At the young age of 17, Jeanne moved alone to New York City with aspirations towards becoming an actress. Her strong desire to act drove her to pursue work in the intimidating world of show business, where she began as a model and moved on to secure a role in the play entitled The Women. Whether an active participant or attentive spectator, Jeanne developed a love for theater and the performing arts.
During World War II, Jeanne served as an analyst for the Informational Intelligence Unit of the Air Transport Command before mourning the death of her first husband, Horace Greeley, killed as a prisoner of war in Bataan.
After the war, Jeanne remarried and began a family with Walter N. Thayer. During this time, she started a new chapter of her life, endorsing the arts and education in countless forms. She was a member of the Westchester Council of the Arts, the Council at the College of Purchase, and, later, a member of the Board of Trustees of the State University of New York. Two fellowships are given in her honor, in fine and performing arts, both of which are still awarded to graduating students at SUNY.
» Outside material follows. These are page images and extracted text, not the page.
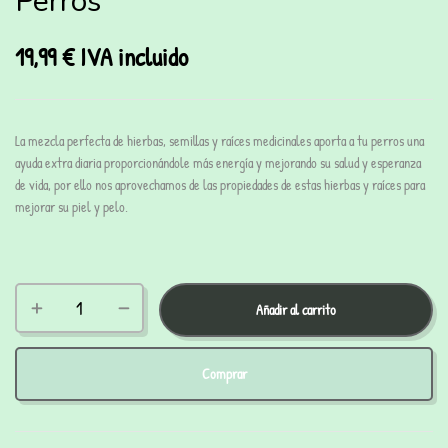
Perros
19,99
€
IVA incluido
La mezcla perfecta de hierbas, semillas y raíces medicinales aporta a tu perros una
ayuda extra diaria proporcionándole más energía y mejorando su salud y esperanza
de vida, por ello nos aprovechamos de las propiedades de estas hierbas y raíces para
mejorar su piel y pelo.
Añadir al carrito
Comprar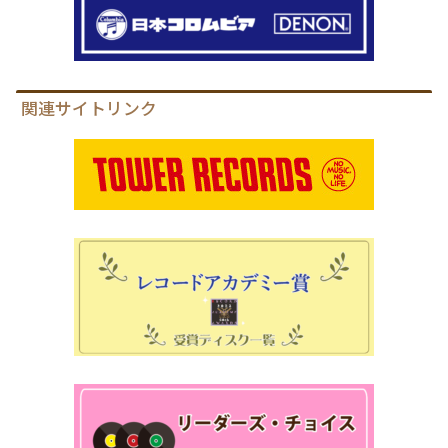
関連サイトリンク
Beyond her service to academia, Jeanne remained committed to other organizations of the arts, participating on the boards of the New York City Ballet, Sleepy Hollow Restorations (now Historic Hudson Valley), and was a Life Trustee of the Museum of Modern Art, with which she served on many committees, including the International Council. Jeanne was also the first woman to give the commencement address at Attica Correctional Facility as a trustee with SUNY.
Having spent most of her life in New York, Jeanne moved to Santa Barbara, California in 1994, where she lived until her death. Despite the distance, Jeanne traveled often to New York City and remained passionately bound to the furthering of the arts and the appreciation of culture in all its forms. In Santa Barbara, Jeanne became a patron of international music students at the Music Academy of the West, and spent countless hours enjoying their craft and encouraging their work.
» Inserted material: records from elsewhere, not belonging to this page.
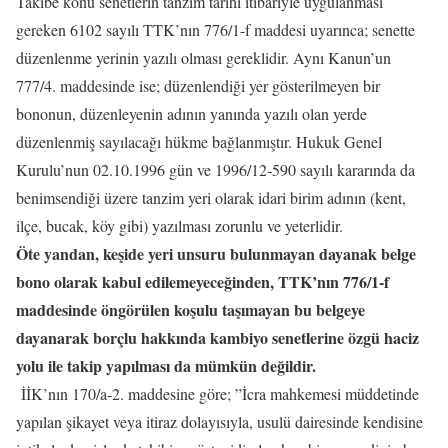
Takibe konu senetlerin tanzim tarihi itibariyle uygulanması
gereken 6102 sayılı TTK’nın 776/1-f maddesi uyarınca; senette
düzenlenme yerinin yazılı olması gereklidir. Aynı Kanun’un
777/4. maddesinde ise; düzenlendiği yer gösterilmeyen bir
bononun, düzenleyenin adının yanında yazılı olan yerde
düzenlenmiş sayılacağı hükme bağlanmıştır. Hukuk Genel
Kurulu’nun 02.10.1996 gün ve 1996/12-590 sayılı kararında da
benimsendiği üzere tanzim yeri olarak idari birim adının (kent,
ilçe, bucak, köy gibi) yazılması zorunlu ve yeterlidir.
Öte yandan, keşide yeri unsuru bulunmayan dayanak belge
bono olarak kabul edilemeyeceğinden, TTK’nın 776/1-f
maddesinde öngörülen koşulu taşımayan bu belgeye
dayanarak borçlu hakkında kambiyo senetlerine özgü haciz
yolu ile takip yapılması da mümkün değildir.
İİK’nın 170/a-2. maddesine göre; ”İcra mahkemesi müddetinde
yapılan şikayet veya itiraz dolayısıyla, usulü dairesinde kendisine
From New York to California, between galleries and gardens, Jeanne sought beauty and found it often. She continued to share that beauty with those around her. She was a treasure and inspiration to friends and family alike. She was caring and dedicated as a wife and mother. She imparted her love for the arts, travel, and the importance of education to all her children and grandchildren.
In the words of her granddaughter, Kate O’Shaughnessy, “She held every person she ever met with unconditional positive regard. She had the grace of a ballerina and the mind of a scholar.” Jeanne is survived by her children Tom Thayer, Gail Reagan, Susan Noble, and Ann Thayer, 10 grandchildren, and 10 great-grandchildren.